TOLEDO, Ohio — Government officials in Ohio and Toledo are planning an Ohio Hub of high-speed trains that could link Toledo to Detroit, Cleveland and national rail networks.

"The whole idea is to get the plan ready to the point that the minute federal funds become available, we can say, 'fund me,'" said Transportation Project Manager Diane Reamer-Evans of the Toledo Metropolitan Area Council of Governments (TMACOG). "I think we'd be in a position to compete."

The Ohio Rail Development Commission (ORDC) has been working with city and county officials across the state for six years to develop the Ohio Hub system. The plan would upgrade existing rail networks to run high-speed passenger trains capable of reaching 110 mph. Right now, trains in Ohio are limited to 79 mph.

ORDC Public Information Officer Stu Nicholson said his agency has tried to incorporate all interested parties.

"We brought in the departments of transportation from New York, Michigan, Indiana, Pennsylvania, West Virginia, along with CSX, Norfolk Southern, Amtrak and Via Rail Canada [railroad companies]," he said. "The hub plan really breaks from the Amtrak mold - these are trains we [Ohio] would control."

Nicholson said the central goal of the hub plan is to serve

Ohio passengers, while connecting it with the region, namely, major rail systems on the East Coast and ones heading west from Chicago.

Reamer-Evans said Toledo, under the hub plan, could install a tram line Downtown that would get riders to the high-speed station. Feeder bus services would increase, too, she said.

Before construction can begin, the ORDC must run a Programmatic Environmental Impact Study (PEIS) for each corridor of the hub plan. The PEIS would determine track lengths, positions and bridge construction, which Reamer-Evans said would be necessary over the Maumee River.

Nicholson said his office has asked U.S. representatives Marcy Kaptur, Mike Turner, Tim Ryan and Patrick Tiberi to spearhead efforts to fund the requisite PEIS for the hub corridor nearest their district.

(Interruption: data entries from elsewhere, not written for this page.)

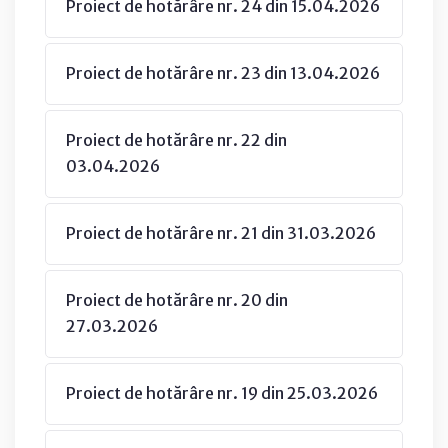
Proiect de hotărâre nr. 24 din 15.04.2026
Proiect de hotărâre nr. 23 din 13.04.2026
Proiect de hotărâre nr. 22 din
03.04.2026
Proiect de hotărâre nr. 21 din 31.03.2026
Proiect de hotărâre nr. 20 din
27.03.2026
Proiect de hotărâre nr. 19 din 25.03.2026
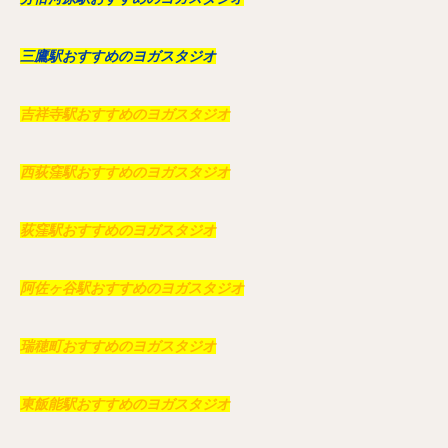
三鷹駅おすすめのヨガスタジオ
吉祥寺駅おすすめのヨガスタジオ
西荻窪駅おすすめのヨガスタジオ
荻窪駅おすすめのヨガスタジオ
阿佐ヶ谷駅おすすめのヨガスタジオ
瑞穂町おすすめのヨガスタジオ
東飯能駅おすすめのヨガスタジオ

Nicholson said the U.S. Senate on Oct. 30 voted 93-6 to pass the Passenger Rail Investment and Improvement Act. The bill, in addition to funding Amtrak, would create an 80/20 federal matching grant program for projects like the Ohio Hub. HR 6003, the House version of the bill, was introduced in committee May 22.

"This bill could be huge," Nicholson said.

That federal funding could go toward the initial PEIS for each corridor, and eventually, construction itself.

Matt Dietrich, executive director of the ORDC, said the first hub project would be to create the Cleveland-Cincinnati-Columbus (Three-C) corridor, plus one other line. That other line, he said, could be a connection to Toledo.

"Toledo's link to Chicago is key," he said, adding that Toledo's links to Cleveland, Detroit and the West via Chicago are essential, and make it high on the list of primary projects.

"Toledo's local officials have done well to preserve rail connectivity in the area," said ORDC Passenger Rail Planner Dan Damron, and that also increases Toledo's chance at early construction.

Nicholson said after the bill passes and all funding is in place, a PEIS would take "a few" years, and the first corridors could run trains within five years of its completion. The hub would take 10 to 12 years to reach complete operation.

"We're looking at about $4.5 billion to upgrade existing rail into the hub system, at a cost of $3.5 to $4 million per mile," Damron said.

Once the system was operating, the Ohio Hub could carry 9 million riders and cost $200 million to operate each year, but should bring in $300 to $310 million in returns.

"That 1.5 positive ratio is what the Federal Railroad Administration requires for a program to be eligible for federal funding," Damron said. "So we're there."